L’édition 2026 du Global Leadership by Women Summit illustre cette conviction. Nous y aborderons notamment les nouveaux outils qui transforment la gouvernance mondiale, comme la diplomatie technologique, portée par des initiatives développées par le Tech Diplomacy Global Institute, fondé par Ayumi Moore Aoki avec l’UNESCO, pour bâtir de nouveaux cadres de coopération et de confiance autour du numérique et de l’intelligence artificielle.

Le leadership par les femmes en matière de diplomatie, de sécurité et de technologie constitue un levier essentiel pour la capacité d’innovation, la transformation économique et les grandes transitions contemporaines. Plus largement, les droits des femmes, la construction des compétences et la capacité à penser le long terme sont étroitement liés à la qualité des décisions collectives.

Dans un contexte de remise en cause des politiques d’égalité dans plusieurs pays, comment convaincre que le leadership des femmes est un enjeu de compétitivité, de sécurité et de stabilité, et pas seulement de droits ?

Aujourd’hui, nous assistons dans de nombreuses régions du monde à une remise en cause de certains acquis fondamentaux et à une montée des discours anti-droits. Comme le témoignent Zarifa Ghafari, Fahimeh Robiolle et Catherine Ladousse, en Afghanistan, en Iran, mais aussi dans les espaces numériques et technologiques, où les biais algorithmiques et la désinformation peuvent accentuer les inégalités, la vigilance et l’action collective sont plus que jamais nécessaires. Les États, les entreprises, les organisations internationales et la société civile portent une responsabilité commune pour garantir le respect effectif et durable des droits des femmes et des filles.

Cette exigence démocratique rejoint aussi un enjeu économique et stratégique majeur. Les sociétés qui valorisent tous les talents renforcent leur capacité d’innovation, leur compétitivité et leur résilience face aux grandes transitions. Les femmes représentent un formidable levier d’entrepreneuriat, de création de valeur et de prospérité, au bénéfice de l’ensemble de nos territoires et de nos économies.

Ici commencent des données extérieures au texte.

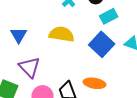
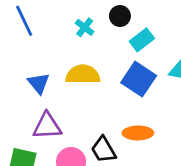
blue triangle: (19, 35) -> (39, 83), moved
purple triangle: (30, 67) -> (47, 126), turned -40

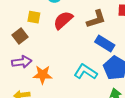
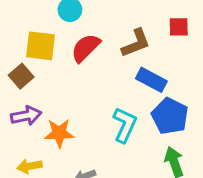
yellow square: (34, 17) -> (41, 46), size x1.5
cyan L-shape: (85, 72) -> (125, 125), turned 85

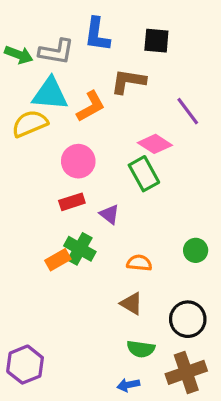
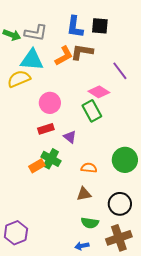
blue L-shape: (97, 34) -> (75, 27), moved
orange L-shape: (91, 106) -> (64, 56), moved
green circle: (196, 250) -> (125, 160), size x1.6
brown triangle: (131, 304) -> (84, 194), turned -42

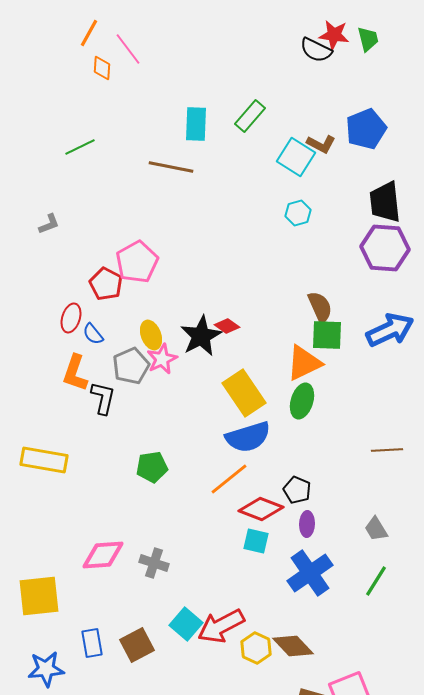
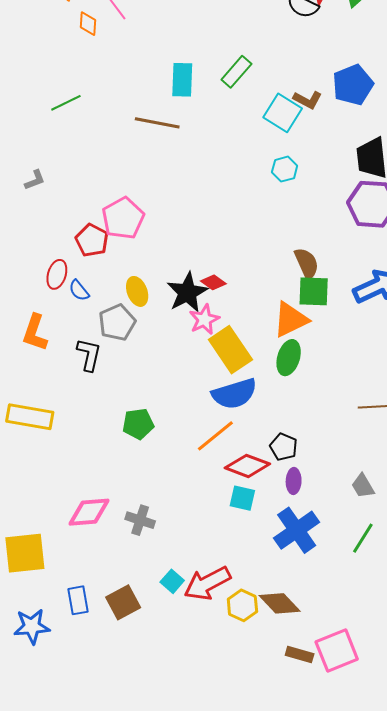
pink star: (162, 359) -> (204, 320), moved
orange L-shape: (75, 373) -> (35, 333), moved
cyan square: (186, 624) -> (172, 581), size x0.7

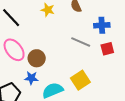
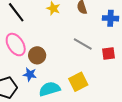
blue cross: (102, 25) -> (110, 18), moved

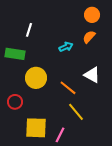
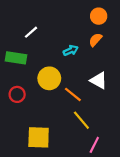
white line: (29, 30) -> (31, 32), turned 32
yellow circle: (36, 78) -> (49, 78), moved
red circle: (15, 102) -> (17, 94), moved
pink line: (60, 135) -> (94, 145), moved

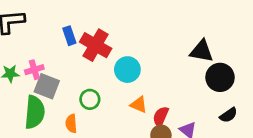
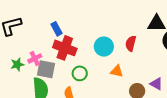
red cross: (96, 45) -> (65, 48), moved
red semicircle: (161, 117) -> (131, 43), moved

Le leadership par les femmes contribue également à la stabilité et à la paix, comme le démontrent Donia Kaouach et Patricia Elias. Lorsque les femmes participent pleinement aux processus de décision, à la diplomatie et à la gouvernance, les réponses apportées aux crises gagnent en cohésion, en confiance et en vision de long terme. Préserver nos valeurs, renforcer notre souveraineté économique et construire des sociétés plus résilientes supposent de mobiliser l’ensemble des compétences et des énergies.

C’est le sens du manifeste du Global Leadership by Women : promouvoir une gouvernance équilibrée, responsable et créatrice de valeur, où les femmes occupent pleinement leur place dans les décisions, les transitions, l’innovation et la construction du bien commun. Ensemble, nous avons la responsabilité d’agir pour que l’avenir soit pensé et construit par toutes et tous.